Since the total on time is the sum of the burst duration plus the synchronization time, the synchronization time of the handheld receiver should be severely minimized to better exploit the potential of time slicing.

Thus, technical use of TDM-based systems, such as time slicing to reduce power consumption to the right quantities, is becoming popular in DVB handheld environments. Therefore, in order to better utilize the potential power savings, the synchronization time of such receivers should be shortened. Faster synchronization is desirable.

An approach to multi-carrier transmission synchronization according to the prior art will be described below.

Typical DVB-T Synchronization According to Prior Art

Typical DVB-T synchronization schemes up to Channel Estimation can be found in the 'Standard Publication: "DVB", ETS 300 744, standardization publication: "Digital Video Broadcasting," incorporated herein by reference. (DVB) ", ETS 300 744, chapter 4.4 '. This typical synchronization scheme is shown in Figure 2. After initiation, the first step of synchronization is the pre-FFT (Fast Fourier Transform). Synchronization 200. Since all the metrics in this stage are obtained from guard interval correlation, the typical synchronization time of two Orthogonal Frequency Division Multiplex (OFDM) symbols is unique.

For subsequent post-FFT synchronization 201, considering that the first OFDM symbol is provided for post-FFT synchronization after the latency of the FFT (typically three OFDM symbols), 4-5 The typical synchronization time of an OFDM symbol is related to this phase.

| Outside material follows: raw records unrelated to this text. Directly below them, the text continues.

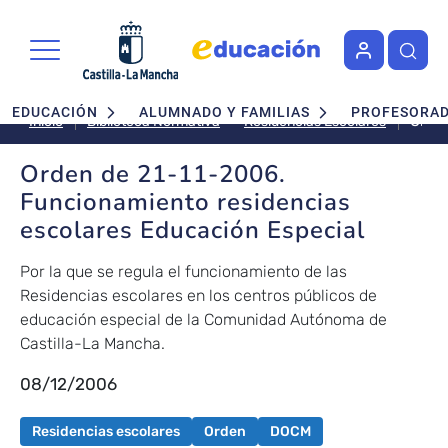
Pasar al contenido principal
Navegación principal
EDUCACIÓN
ALUMNADO Y FAMILIAS
PROFESORA
Orde
Residencias Escolares
Inicio
Biblioteca Normativa
de
21-
Orden de 21-11-2006.
11-
Funcionamiento residencias
2006
escolares Educación Especial
Func
resid
Por la que se regula el funcionamiento de las
escol
Residencias escolares en los centros públicos de
Educ
educación especial de la Comunidad Autónoma de
Espec
Castilla-La Mancha.
08/12/2006
Residencias escolares
Orden
DOCM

After carrier and timing synchronization has been made, the location of the scattered pilot carriers within an OFDM symbol must be determined before allowing channel estimation to commence. Since the position of the disturbed pilot carrier is directly related to the number of OFDM symbols in the OFDM frame, no dedicated disturbed pilot carrier synchronization is included in the prior art DVB-T receivers, and instead available TPS- anyway. Bit-based OFDM frame synchronization 202 is typically included in prior art DVB-T receivers. As a result, this inevitably involves a variable minimum synchronization time of 17 to 68 OFDM symbols. For the purposes of DVB-H (DVB in mobile terminal environment) time slicing, this means that 68 OFDM symbol synchronization times must be reserved because the receiver must be prepared for later symbols. Generally speaking, this leads to 75 OFDM symbol synchronization times until allowing channel estimation (CHE) 203 to be initiated. Assuming 8k mode, this is 69-84 ms, depending on the length of the guard interval. If only this portion of the synchronization time is taken (channel estimation is omitted), this 84 ms is already quite good compared to the 146 ms burst duration. 37% of the total on time is solely for the synchronization of this part, most of which results from Transmission Parameter Signaling (TPS) synchronization 202.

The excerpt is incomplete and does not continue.